RECORD EXCERPTS START
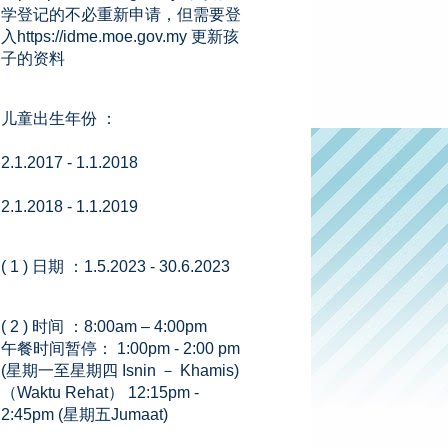
学登记的不必重新申请，但需要登
入https://idme.moe.gov.my 更新孩
子的资料
儿童出生年份 ：
2.1.2017 - 1.1.2018
2.1.2018 - 1.1.2019
( 1 ) 日期 ：1.5.2023 - 30.6.2023
( 2 ) 时间 ：8:00am – 4:00pm
午餐时间暂停： 1:00pm - 2:00 pm
(星期一至星期四 Isnin － Khamis)
（Waktu Rehat） 12:15pm -
2:45pm (星期五Jumaat)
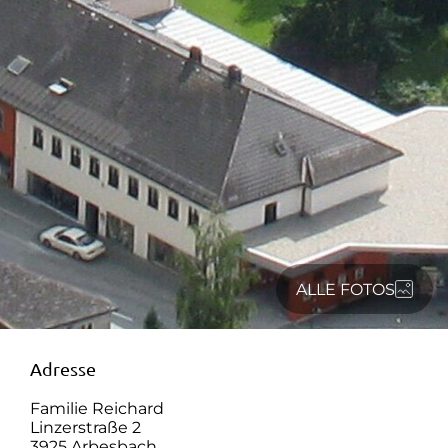
ALLE FOTOS
Adresse
Familie Reichard
Linzerstraße 2
3925 Arbesbach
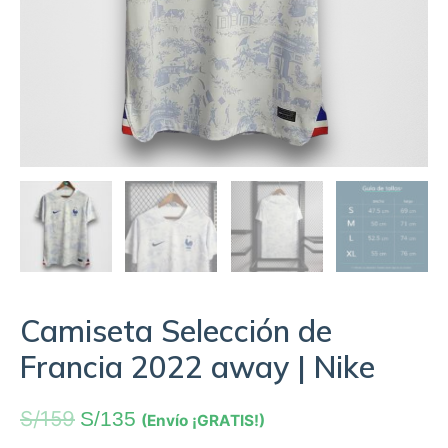
Camiseta Selección de
Francia 2022 away | Nike
S/
159
S/
135
(Envío ¡GRATIS!)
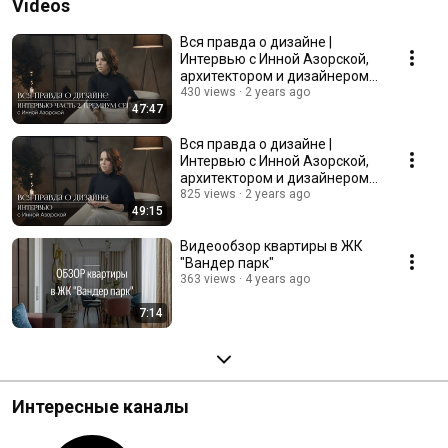
Videos
Вся правда о дизайне |
Интервью с Инной Азорской,
архитектором и дизайнером
интерьеров ЧАСТЬ 2
430 views
2 years ago
47:47
Вся правда о дизайне |
Интервью с Инной Азорской,
архитектором и дизайнером
интерьеров ЧАСТЬ 1
825 views
2 years ago
49:15
Видеообзор квартиры в ЖК
"Вандер парк"
363 views
4 years ago
7:14
Интересные каналы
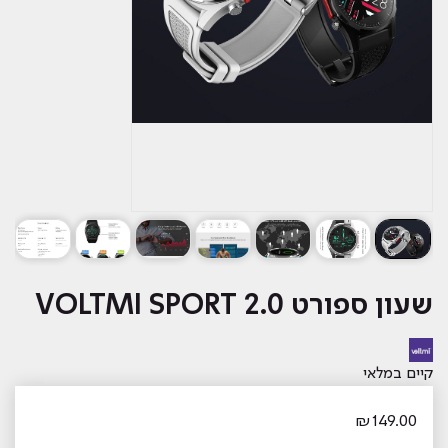
שעון ספורט VOLTMI SPORT 2.0
קיים במלאי
₪
149.00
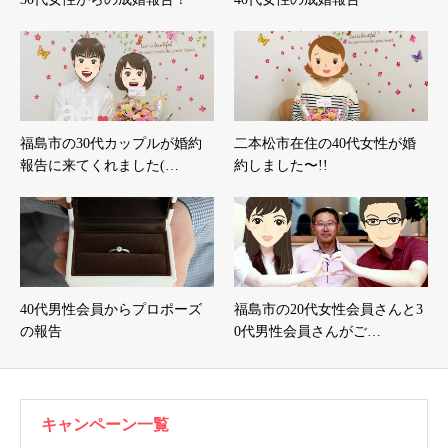
福島市の30代カップルが婚約
二本松市在住の40代女性が婚
報告に来てくれました(…
約しました〜!!
40代男性会員からプロポーズ
福島市の20代女性会員さんと3
の報告
0代男性会員さんがご…
キャンペーン一覧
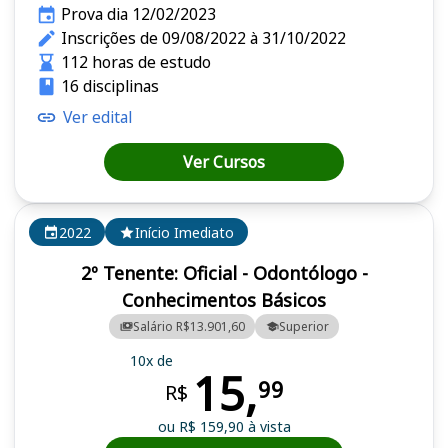
Prova dia 12/02/2023
Inscrições de 09/08/2022 à 31/10/2022
112 horas de estudo
16 disciplinas
Ver edital
Ver Cursos
2022
Início Imediato
2º Tenente: Oficial - Odontólogo -
Conhecimentos Básicos
Salário R$13.901,60
Superior
10x de
15,
99
R$
ou R$ 159,90 à vista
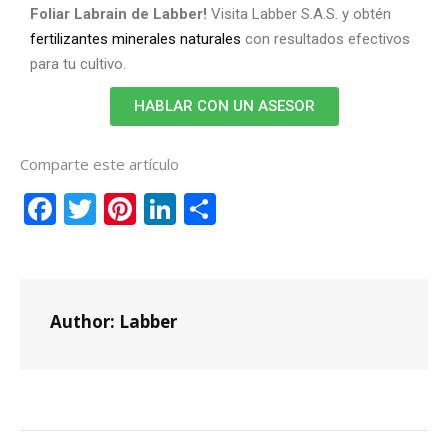
Foliar Labrain de Labber!
Visita Labber S.A.S. y obtén
fertilizantes minerales naturales
con resultados efectivos
para tu cultivo.
HABLAR CON UN ASESOR
Comparte este artículo
Facebook
Twitter
Pinterest
LinkedIn
Compartir
Author:
Labber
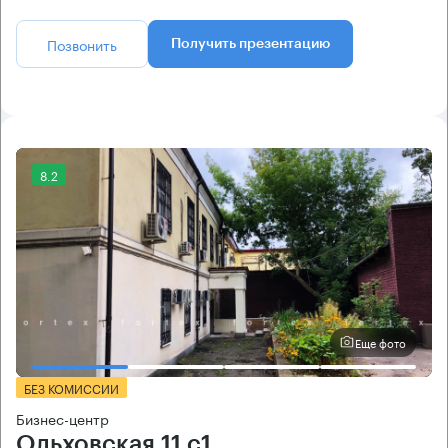
Позвонить
Получить презентацию
8.2
Еще фото
БЕЗ КОМИССИИ
Бизнес-центр
Ольховская 11 с1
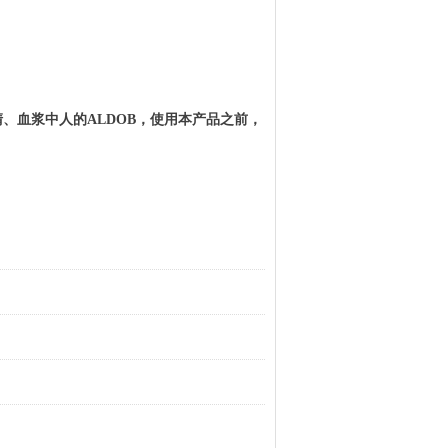
清、血浆中
人
的
ALDOB
，使用本产品之前，
。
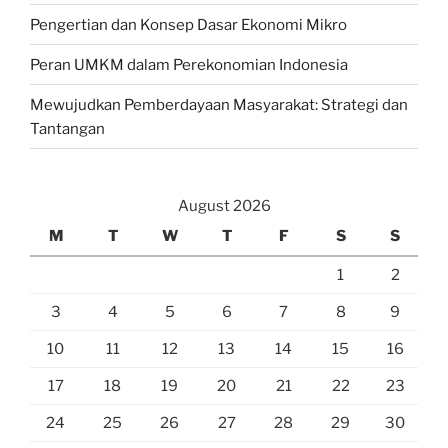
Pengertian dan Konsep Dasar Ekonomi Mikro
Peran UMKM dalam Perekonomian Indonesia
Mewujudkan Pemberdayaan Masyarakat: Strategi dan
Tantangan
August 2026
M
T
W
T
F
S
S
1
2
3
4
5
6
7
8
9
10
11
12
13
14
15
16
17
18
19
20
21
22
23
24
25
26
27
28
29
30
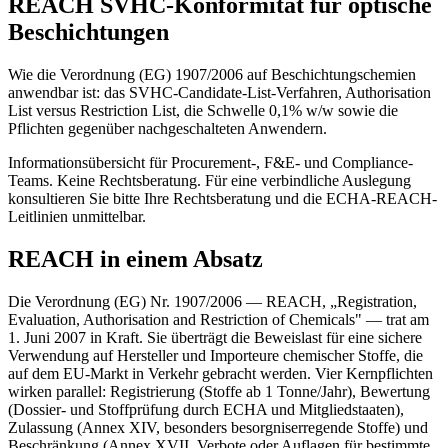
REACH SVHC-Konformität für optische
Beschichtungen
Wie die Verordnung (EG) 1907/2006 auf Beschichtungschemien
anwendbar ist: das SVHC-Candidate-List-Verfahren, Authorisation
List versus Restriction List, die Schwelle 0,1% w/w sowie die
Pflichten gegenüber nachgeschalteten Anwendern.
Informationsübersicht für Procurement-, F&E- und Compliance-
Teams. Keine Rechtsberatung. Für eine verbindliche Auslegung
konsultieren Sie bitte Ihre Rechtsberatung und die ECHA-REACH-
Leitlinien unmittelbar.
REACH in einem Absatz
Die Verordnung (EG) Nr. 1907/2006 — REACH, „Registration,
Evaluation, Authorisation and Restriction of Chemicals" — trat am
1. Juni 2007 in Kraft. Sie überträgt die Beweislast für eine sichere
Verwendung auf Hersteller und Importeure chemischer Stoffe, die
auf dem EU-Markt in Verkehr gebracht werden. Vier Kernpflichten
wirken parallel: Registrierung (Stoffe ab 1 Tonne/Jahr), Bewertung
(Dossier- und Stoffprüfung durch ECHA und Mitgliedstaaten),
Zulassung (Annex XIV, besonders besorgniserregende Stoffe) und
Beschränkung (Annex XVII, Verbote oder Auflagen für bestimmte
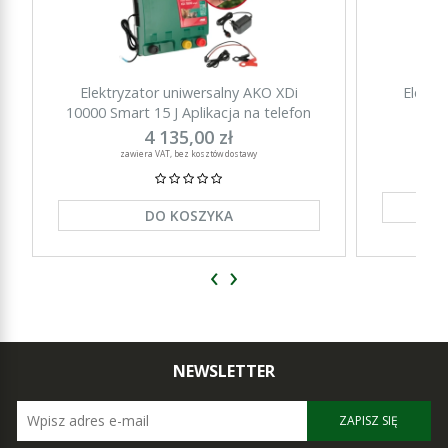
Elektryzator uniwersalny AKO XDi
Elektr
10000 Smart 15 J Aplikacja na telefon
15000 Sm
4 135,00 zł
zawiera VAT, bez kosztów dostawy
DO KOSZYKA
‹
›
NEWSLETTER
ZAPISZ SIĘ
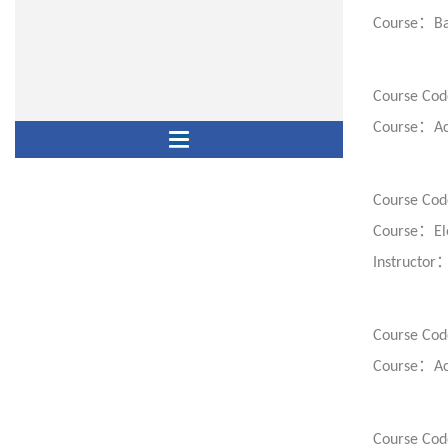
：
Course
Ba
Course Cod
：
Course
A
Course Cod
：
Course
El
Instructor
Course Cod
：
Course
Ac
Course Cod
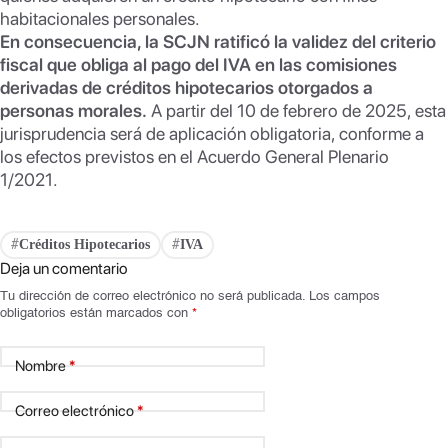
habitacionales personales.
En consecuencia, la SCJN ratificó la validez del criterio
fiscal que obliga al pago del IVA en las comisiones
derivadas de créditos hipotecarios otorgados a
personas morales.
A partir del 10 de febrero de 2025, esta
jurisprudencia será de aplicación obligatoria, conforme a
los efectos previstos en el Acuerdo General Plenario
1/2021.
Créditos Hipotecarios
IVA
#
#
Deja un comentario
Tu dirección de correo electrónico no será publicada.
Los campos
obligatorios están marcados con
*
Nombre
*
Correo electrónico
*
RECORD EXCERPTS END
PROBLEM
Pictures stay out; the data above is to be returned exactly.

FINISHED EXERCISE
学登记的不必重新申请，但需要登
入https://idme.moe.gov.my 更新孩
子的资料
儿童出生年份 ：
2.1.2017 - 1.1.2018
2.1.2018 - 1.1.2019
( 1 ) 日期 ：1.5.2023 - 30.6.2023
( 2 ) 时间 ：8:00am – 4:00pm
午餐时间暂停： 1:00pm - 2:00 pm
(星期一至星期四 Isnin － Khamis)
（Waktu Rehat） 12:15pm -
2:45pm (星期五Jumaat)
ALLE FOTOS
Adresse
Familie Reichard
Linzerstraße 2
3925 Arbesbach
Camiseta Selección de
Francia 2022 away | Nike
S/
159
S/
135
(Envío ¡GRATIS!)
Videos
Вся правда о дизайне |
Интервью с Инной Азорской,
архитектором и дизайнером
интерьеров ЧАСТЬ 2
430 views
2 years ago
47:47
Вся правда о дизайне |
Интервью с Инной Азорской,
архитектором и дизайнером
интерьеров ЧАСТЬ 1
825 views
2 years ago
49:15
Видеообзор квартиры в ЖК
"Вандер парк"
363 views
4 years ago
7:14
Интересные каналы
שעון ספורט VOLTMI SPORT 2.0
קיים במלאי
₪
149.00
福島市の30代カップルが婚約
二本松市在住の40代女性が婚
報告に来てくれました(…
約しました〜!!
40代男性会員からプロポーズ
福島市の20代女性会員さんと3
の報告
0代男性会員さんがご…
キャンペーン一覧
Prova dia 12/02/2023
Inscrições de 09/08/2022 à 31/10/2022
112 horas de estudo
16 disciplinas
Ver edital
Ver Cursos
2022
Início Imediato
2º Tenente: Oficial - Odontólogo -
Conhecimentos Básicos
Salário R$13.901,60
Superior
10x de
15,
99
R$
ou R$ 159,90 à vista
Foliar Labrain de Labber!
Visita Labber S.A.S. y obtén
fertilizantes minerales naturales
con resultados efectivos
para tu cultivo.
HABLAR CON UN ASESOR
Comparte este artículo
Facebook
Twitter
Pinterest
LinkedIn
Compartir
Author:
Labber
Позвонить
Получить презентацию
8.2
Еще фото
БЕЗ КОМИССИИ
Бизнес-центр
Ольховская 11 с1
清、血浆中
人
的
ALDOB
，使用本产品之前，
。
Pengertian dan Konsep Dasar Ekonomi Mikro
Peran UMKM dalam Perekonomian Indonesia
Mewujudkan Pemberdayaan Masyarakat: Strategi dan
Tantangan
August 2026
M
T
W
T
F
S
S
1
2
3
4
5
6
7
8
9
10
11
12
13
14
15
16
17
18
19
20
21
22
23
24
25
26
27
28
29
30
REACH SVHC-Konformität für optische
Beschichtungen
Wie die Verordnung (EG) 1907/2006 auf Beschichtungschemien
anwendbar ist: das SVHC-Candidate-List-Verfahren, Authorisation
List versus Restriction List, die Schwelle 0,1% w/w sowie die
Pflichten gegenüber nachgeschalteten Anwendern.
Informationsübersicht für Procurement-, F&E- und Compliance-
Teams. Keine Rechtsberatung. Für eine verbindliche Auslegung
konsultieren Sie bitte Ihre Rechtsberatung und die ECHA-REACH-
Leitlinien unmittelbar.
REACH in einem Absatz
Die Verordnung (EG) Nr. 1907/2006 — REACH, „Registration,
Evaluation, Authorisation and Restriction of Chemicals" — trat am
1. Juni 2007 in Kraft. Sie überträgt die Beweislast für eine sichere
Verwendung auf Hersteller und Importeure chemischer Stoffe, die
auf dem EU-Markt in Verkehr gebracht werden. Vier Kernpflichten
wirken parallel: Registrierung (Stoffe ab 1 Tonne/Jahr), Bewertung
(Dossier- und Stoffprüfung durch ECHA und Mitgliedstaaten),
Zulassung (Annex XIV, besonders besorgniserregende Stoffe) und
Beschränkung (Annex XVII, Verbote oder Auflagen für bestimmte
Elektryzator uniwersalny AKO XDi
Elektr
10000 Smart 15 J Aplikacja na telefon
15000 Sm
4 135,00 zł
zawiera VAT, bez kosztów dostawy
DO KOSZYKA
‹
›
NEWSLETTER
ZAPISZ SIĘ
：
Course
Ba
Course Cod
：
Course
A
Course Cod
：
Course
El
Instructor
Course Cod
：
Course
Ac
Course Cod
habitacionales personales.
En consecuencia, la SCJN ratificó la validez del criterio
fiscal que obliga al pago del IVA en las comisiones
derivadas de créditos hipotecarios otorgados a
personas morales.
A partir del 10 de febrero de 2025, esta
jurisprudencia será de aplicación obligatoria, conforme a
los efectos previstos en el Acuerdo General Plenario
1/2021.
Créditos Hipotecarios
IVA
#
#
Deja un comentario
Tu dirección de correo electrónico no será publicada.
Los campos
obligatorios están marcados con
*
Nombre
*
Correo electrónico
*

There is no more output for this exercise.